[Math] How to efficiently estimate quantile function of Gamma distribution

estimationgamma functionprobability distributionsstatistics

I have an application that analyzes datasets comprised mostly of samples from a Gamma distribution. Mixed in with the data are an unknown number ($>= 0$) of outlier samples (which are actually taken from a scaled noncentral chi-squared distribution with unknown centrality parameter) that are significantly larger in magnitude than the samples from the Gamma distribution. I would like to locate these values with as high of a detection probability as possible, under the constraint that the probability of falsely choosing one of the Gamma-distributed samples as an outlier is bounded by a specified probability $P_{f}$ (where $P_f$ is on the order of $10^{-8}$ to $10^{-12}$ or so).

The shape parameter $k$ of the Gamma distribution is known.
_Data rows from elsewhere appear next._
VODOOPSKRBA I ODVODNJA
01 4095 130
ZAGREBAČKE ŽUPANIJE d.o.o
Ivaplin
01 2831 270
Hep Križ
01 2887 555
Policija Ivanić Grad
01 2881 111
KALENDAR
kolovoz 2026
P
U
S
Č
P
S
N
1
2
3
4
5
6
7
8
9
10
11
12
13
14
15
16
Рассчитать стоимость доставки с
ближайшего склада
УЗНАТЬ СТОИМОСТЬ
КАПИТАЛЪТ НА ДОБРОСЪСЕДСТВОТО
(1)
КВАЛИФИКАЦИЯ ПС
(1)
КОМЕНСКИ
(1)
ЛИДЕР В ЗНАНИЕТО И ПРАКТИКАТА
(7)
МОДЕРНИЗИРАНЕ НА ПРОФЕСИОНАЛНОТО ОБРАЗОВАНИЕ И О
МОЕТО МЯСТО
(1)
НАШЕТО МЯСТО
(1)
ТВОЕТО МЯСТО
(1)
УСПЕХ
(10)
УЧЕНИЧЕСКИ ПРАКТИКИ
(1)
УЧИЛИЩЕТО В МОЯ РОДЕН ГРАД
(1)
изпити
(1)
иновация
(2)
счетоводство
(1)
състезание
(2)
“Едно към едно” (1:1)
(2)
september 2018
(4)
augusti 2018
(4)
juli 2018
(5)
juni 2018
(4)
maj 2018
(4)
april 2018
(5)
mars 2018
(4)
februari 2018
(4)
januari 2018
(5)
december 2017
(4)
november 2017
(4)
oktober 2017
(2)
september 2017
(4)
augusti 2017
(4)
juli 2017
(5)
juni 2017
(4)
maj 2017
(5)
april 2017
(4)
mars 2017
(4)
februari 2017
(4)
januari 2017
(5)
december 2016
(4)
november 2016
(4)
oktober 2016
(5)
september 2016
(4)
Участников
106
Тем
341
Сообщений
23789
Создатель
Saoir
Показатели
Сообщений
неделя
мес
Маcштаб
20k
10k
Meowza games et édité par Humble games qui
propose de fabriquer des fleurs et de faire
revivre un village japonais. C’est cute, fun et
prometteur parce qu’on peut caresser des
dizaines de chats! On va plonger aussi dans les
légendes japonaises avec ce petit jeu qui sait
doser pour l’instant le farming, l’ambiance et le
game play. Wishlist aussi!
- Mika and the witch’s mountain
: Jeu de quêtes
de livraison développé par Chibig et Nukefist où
I've developed the following method of approaching the problem:

  • Fit a Gamma distribution to the data using a method that attempts to be robust to outliers:

    • Since the shape parameter is known, I just need the scale parameter $\theta$ in order to describe the distribution.

    • The mode of the distribution is equal to $(k-1)\theta$, so estimating the distribution's mode will provide a way to estimate $\theta$. I'm using the half-sample range method to estimate the distribution's mode (i.e. the PDF's peak).

    • Given the mode estimate $m$, estimate the scale paramter as $\tilde \theta = \frac{m}{k-1}$.

  • Given the desired false-detection probability $P_f$, calculate the threshold $x$ where $F_x(x) = 1 – P_f$, where $F_x(x)$ is the CDF of the fitted Gamma distribution.

  • Declare all values in the sample greater than $x$ as outliers.

I'm looking for a computationally efficient way to estimate the appropriate threshold $x$. This is intended for a real-time processing application, and the method of directly inverting the Gamma distribution's CDF requires me to perform root-finding on special functions that are relatively expensive to compute. If there is a more efficient way to estimate (even approximately) the desired threshold in terms of the distribution parameters, that would help a lot.

Best Answer

Perhaps unsurprisingly the quantile function of the gamma distribution does not have a nice closed form. I suspect that a lot of thought has been put into R's implementation of its approximation.